There’s another state that also posted a surplus. Back in May, California Gov. Gavin Newsom said his state had a record $97.5 billion operating surplus—which Bloomberg says is because “high tax rates on its wealthiest residents mean he has more cash to fund liberal priorities such as education and health care.”

No wonder people are fleeing California.

Related: Gavin Newsom Runs Ads in Florida Trying to Get Folks to Move to California for More Freedom

California’s surplus is reportedly “bigger than the entire 2020 spending of any other state except New York and Texas,” but Californians had little time to celebrate. Unlike Youngkin, who believes that his state’s $2 billion surplus proves that his constituents are overtaxed, Newsom thinks his state’s surplus is a sign he needs to spend more. A lot more. In fact, the Associated Press reported days after the announced surplus that Newsom’s plan to spend that money “would likely push the state toward a ‘fiscal cliff’ next year that could require billions of dollars in budget cuts.”

According to the nonpartisan Legislative Analyst’s Office, Newsom’s latest budget proposal would put the state $3.4 billion over a constitutional limit on spending this fiscal year and more than $20 billion the following year.

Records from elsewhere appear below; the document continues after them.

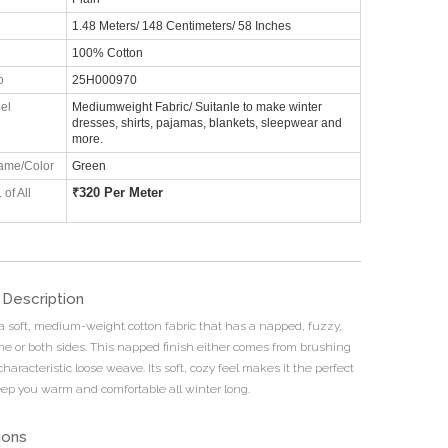
1.48 Meters/ 148 Centimeters/ 58 Inches
100% Cotton
o
25H000970
el
Mediumweight Fabric/ Suitanle to make winter
dresses, shirts, pajamas, blankets, sleepwear and
more.
ame/Color
Green
₹
320 Per Meter
 of All
 Description
 a soft, medium-weight cotton fabric that has a napped, fuzzy,
one or both sides. This napped finish either comes from brushing
 characteristic loose weave. Its soft, cozy feel makes it the perfect
keep you warm and comfortable all winter long.
ions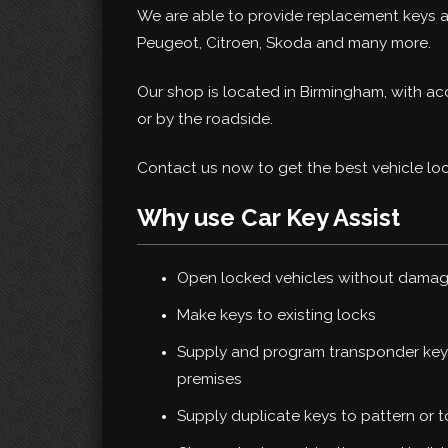
We are able to provide replacement keys an
Peugeot, Citroen, Skoda and many more.
Our shop is located in Birmingham, with a
or by the roadside.
Contact us now to get the best vehicle loc
Why use Car Key Assist
Open locked vehicles without dama
Make keys to existing locks
Supply and program transponder keys
premises
Supply duplicate keys to pattern or 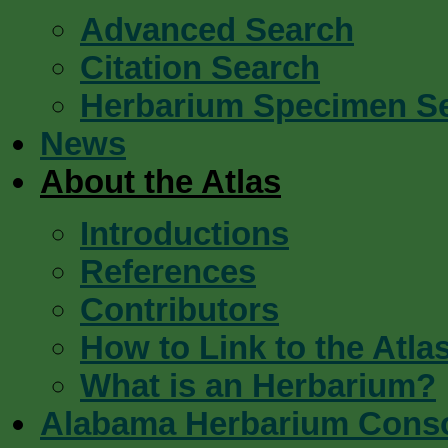
Advanced Search
Citation Search
Herbarium Specimen S
News
About the Atlas
Introductions
References
Contributors
How to Link to the Atla
What is an Herbarium?
Alabama Herbarium Cons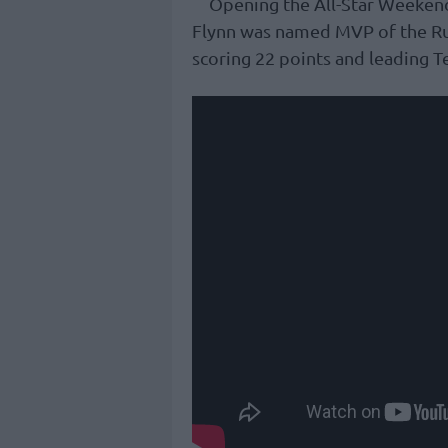
Opening the All-Star Weeken
Flynn was named MVP of the Ruf
scoring 22 points and leading T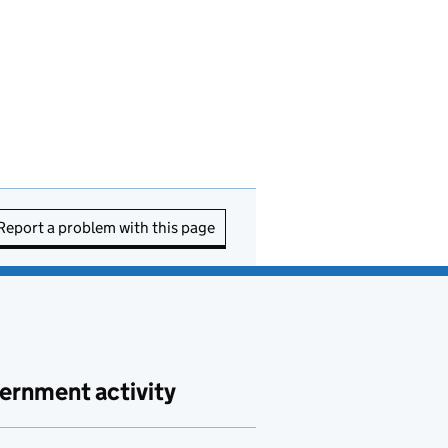
Report a problem with this page
ernment activity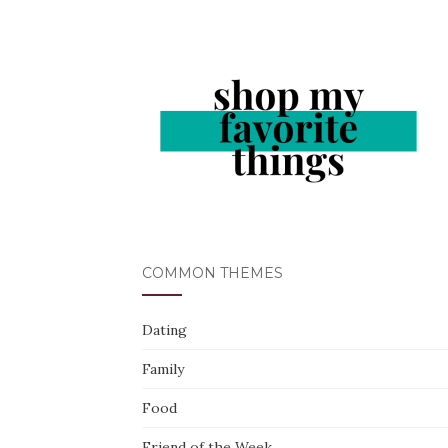
COMMON THEMES
Dating
Family
Food
Friend of the Week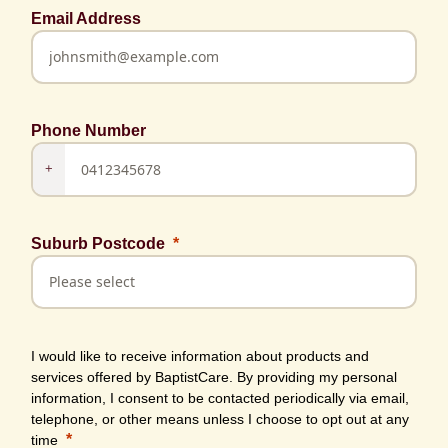
Email Address
Phone Number
+
Suburb Postcode
I would like to receive information about products and
services offered by BaptistCare. By providing my personal
information, I consent to be contacted periodically via email,
telephone, or other means unless I choose to opt out at any
time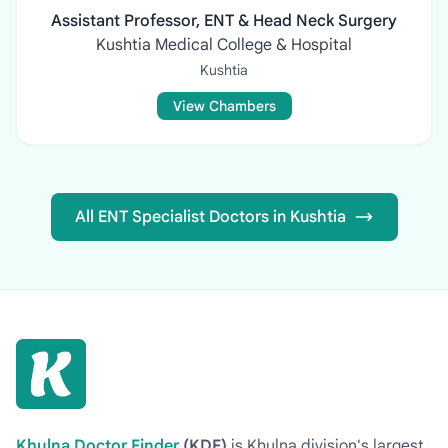
Assistant Professor, ENT & Head Neck Surgery
Kushtia Medical College & Hospital
Kushtia
View Chambers
All ENT Specialist Doctors in Kushtia
Khulna Doctor Finder
(KDF)
is Khulna division's largest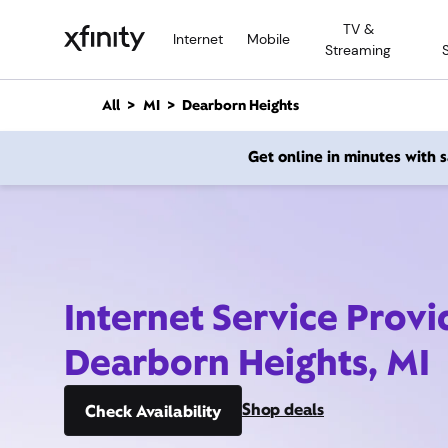
M
TV &
a
Internet
Mobile
Streaming
i
n
C
All
MI
Dearborn Heights
o
n
Get online in minutes with
t
e
n
t
Internet Service Provi
Dearborn Heights, MI
Shop deals
Check Availability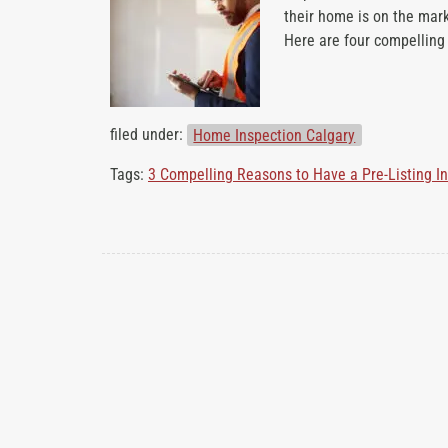
their home is on the mark
b
Here are four compellin
o
u
t
filed under:
Home Inspection Calgary
Tags:
3 Compelling Reasons to Have a Pre-Listing I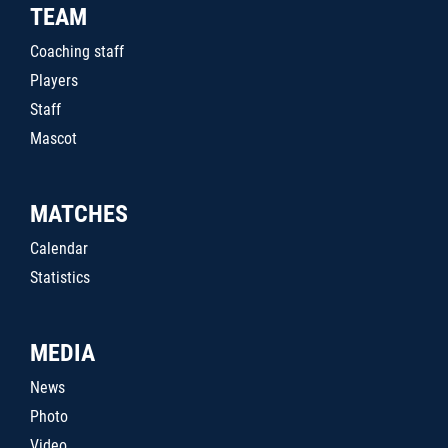
TEAM
Coaching staff
Players
Staff
Mascot
MATCHES
Calendar
Statistics
MEDIA
News
Photo
Video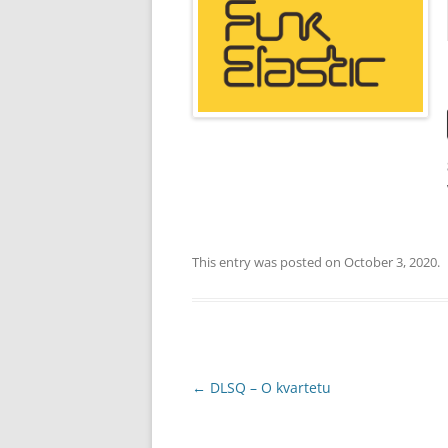
YOUTUBE CHANNEL
FACEBOOK PAGE
This entry was posted on
October 3, 2020
.
Post
←
DLSQ – O kvartetu
navigation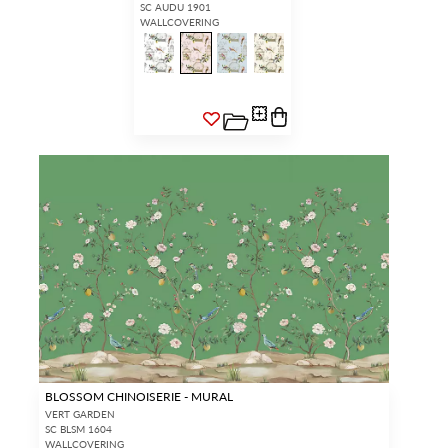
SC AUDU 1901
WALLCOVERING
BLOSSOM CHINOISERIE - MURAL
VERT GARDEN
SC BLSM 1604
WALLCOVERING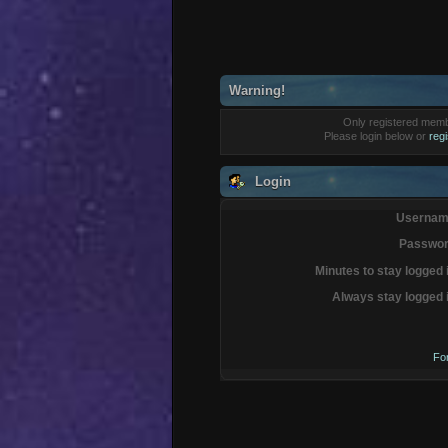
Warning!
Only registered membe
Please login below or
reg
Login
Usernam
Passwor
Minutes to stay logged 
Always stay logged 
Fo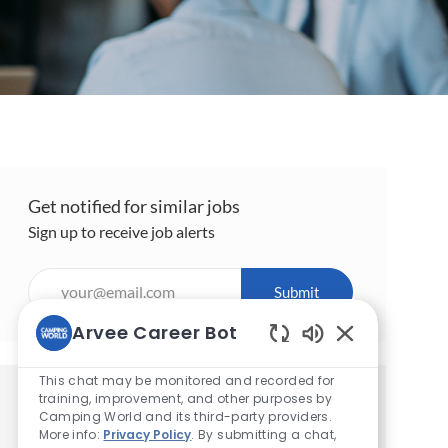
Get notified for similar jobs
Sign up to receive job alerts
Enter
Submit
Email
address
Arvee Career Bot
(Required)
Enabled
Chatbot
This chat may be monitored and recorded for
Sounds
training, improvement, and other purposes by
Get tailored job recommendations
Camping World and its third-party providers.
based on your interests.
More info:
Privacy Policy
. By submitting a chat,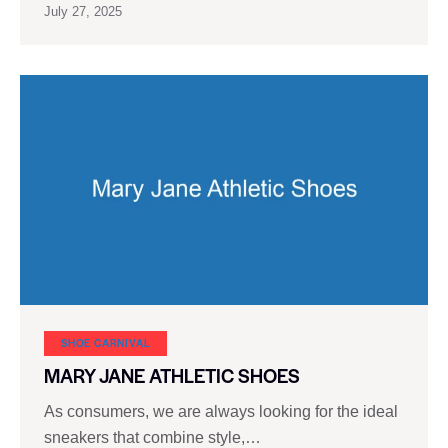
July 27, 2025
SHOE CARNIVAL​
MARY JANE ATHLETIC SHOES
As consumers, we are always looking for the ideal
sneakers that combine style,…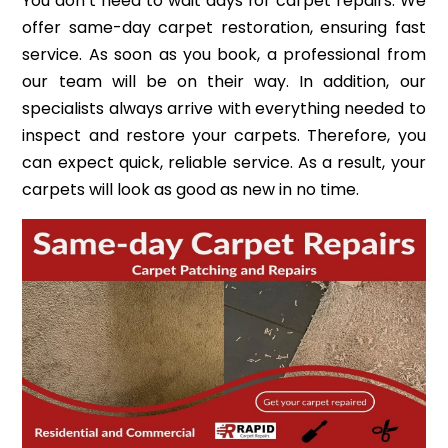
You don’t need to wait days for carpet repairs. We
offer same-day carpet restoration, ensuring fast
service. As soon as you book, a professional from
our team will be on their way. In addition, our
specialists always arrive with everything needed to
inspect and restore your carpets. Therefore, you
can expect quick, reliable service. As a result, your
carpets will look as good as new in no time.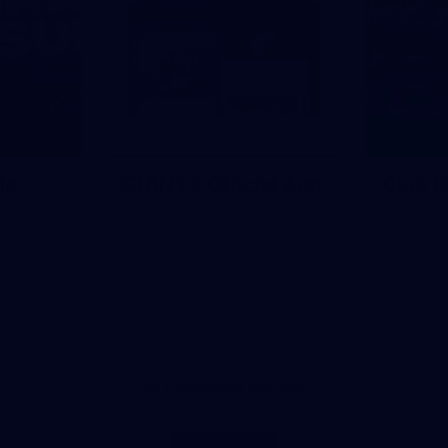
le
GIANTS Official App
Club H
Get all the latest news and
Learn more
exclusive offers on the GIANTS'
the GIANT
Official App for your
smartphone and tablet device.
AFL Principal Partner
Logo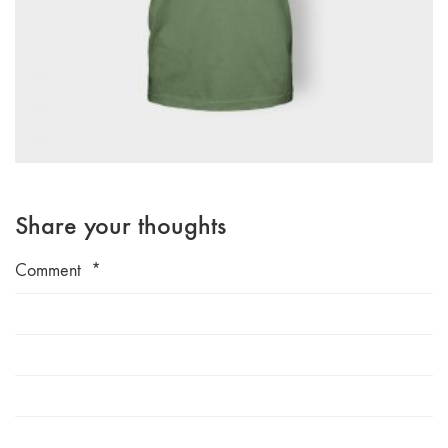
Share your thoughts
Comment
*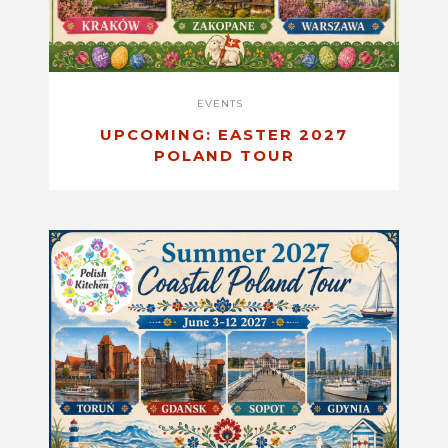
EVENTS
UPCOMING: EASTER 2027
POLAND TOUR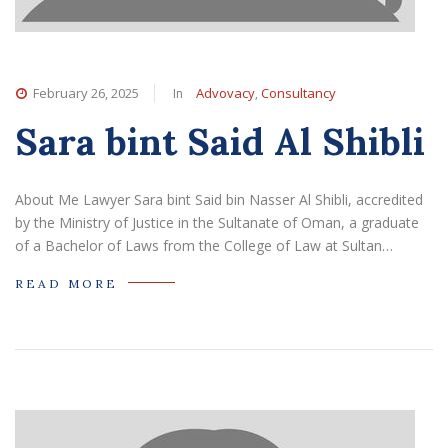
In
,
February 26, 2025
Advovacy
Consultancy
Sara bint Said Al Shibli
About Me Lawyer Sara bint Said bin Nasser Al Shibli, accredited
by the Ministry of Justice in the Sultanate of Oman, a graduate
of a Bachelor of Laws from the College of Law at Sultan…
READ MORE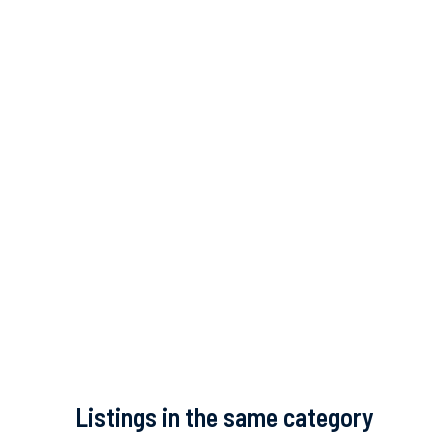
Listings in the same category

“The Governor’s May Revision does not have a plan to address this roughly $25 billion requirement,” the Legislative Analyst’s Office wrote in a report released Monday. “As a result, the state would very likely face a significant budget problem next year, which could require reductions to programs.”

There’s a clear difference between how Republicans see a surplus and how Democrats do. That California is already predicting fiscal problems despite a $97 billion surplus tells you all you need to know.